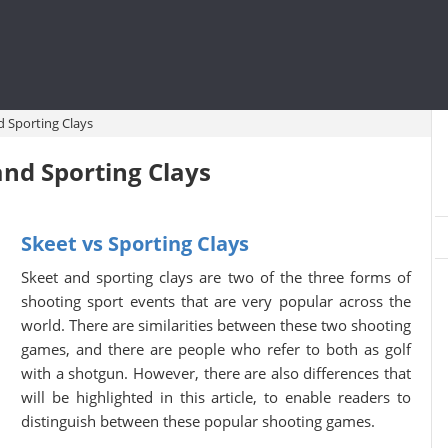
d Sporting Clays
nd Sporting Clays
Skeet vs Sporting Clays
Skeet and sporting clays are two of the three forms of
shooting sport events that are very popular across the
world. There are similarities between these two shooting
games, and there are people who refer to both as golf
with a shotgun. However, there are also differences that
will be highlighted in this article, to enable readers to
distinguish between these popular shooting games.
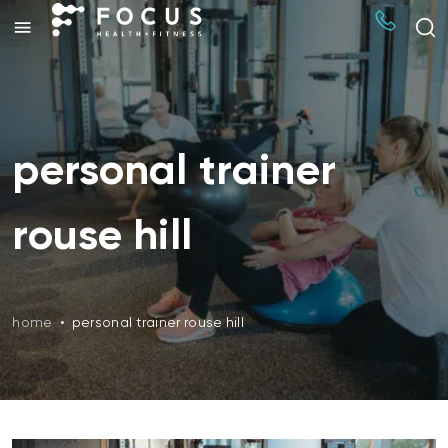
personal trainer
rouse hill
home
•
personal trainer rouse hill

□ □ □ □

• [EXERCISE OBJECTIVE]:
Restate, word for word, the entries above, dropping any picture.

• [ANSWER AREA]:
d Sporting Clays
nd Sporting Clays
Skeet vs Sporting Clays
Skeet and sporting clays are two of the three forms of
shooting sport events that are very popular across the
world. There are similarities between these two shooting
games, and there are people who refer to both as golf
with a shotgun. However, there are also differences that
will be highlighted in this article, to enable readers to
distinguish between these popular shooting games.
personal trainer
rouse hill
home
•
personal trainer rouse hill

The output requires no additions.